The day it failed, the General had ordered me and half-a-dozen of the younger, fitter men to give chase to a Beastman band in hopes of finding where they laired, because they were carrying off a score of captives they'd taken in a skirmish with our foragers. The idea was we'd pursue at full speed to keep them in sight, while Colonel Schmidt gathered the rest of the army and followed. The General himself came with us, nigh as fast on his feet as the best of us, even with the grey hairs peppering his beard, yes, even more than in my beard now, lad.
We'd expected to find one of their temporary camps, the sort they use just as a base for raids, then abandon a few weeks later, but the place they carried the foragers to was in the darkest depths of the forest, marked out by one of their great stone monuments. I'm not one for superstition but you could feel the reek of Chaos coming off that thing. We watched and waited, concealed in the trees. All their attention was on the captives, whom they were dragging towards this heap of wood on a big flat section of ground stained with blood and ashes.

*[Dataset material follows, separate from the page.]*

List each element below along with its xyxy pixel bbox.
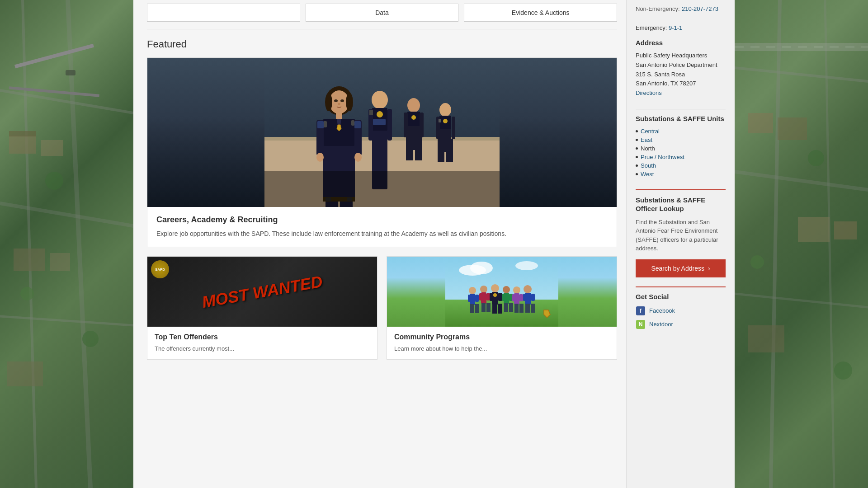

Krugmeister hissed 'Stay put here, whatever happens.' Then he circled round and stepped into the clearing, bold as a Marienburg merchant collecting on a bad debt. He nodded at the beast leader, a huge thing it was, twice the height of a tall man with horns like sabres, but his eyes were on this misshapen great Beastman with crusted black pincer-tipped tentacles where its arms should be.
'You going to let him have the glory of sending them to the Dark Gods, when you did all the hard work capturing them?' he calls. A look passed between the two Chaos-spawned monstrosities, and then they both stared at the stone, stared back at each other with a gaze that said 'We'll settle this later.'
Without a word they turned on the General. Oh, he fought—fought like a maddened badger he did. He had his war-sword out in a blink, sliced deep into the beast leader's neck as its first charge shattered his shield. In the hollow we all tensed, frozen in place by the spectacle, the instinct to flee warring with our loyalty to Krugmeister. Before we decided what to do, he'd spitted the black-pincered beast on his blade, but the leader—ichor still oozing from the gaping wound in its neck—had its arms round him and was biting at his head. Last we saw of him, he was struggling to pull his sword out from black pincer's corpse. An instant later he vanished under a mass of roaring Beastmen. We heard a last yell of defiance and pain, carrying over the bellows and grunts of his attackers, a moment before they tore off his arms and head and hurled them into the air.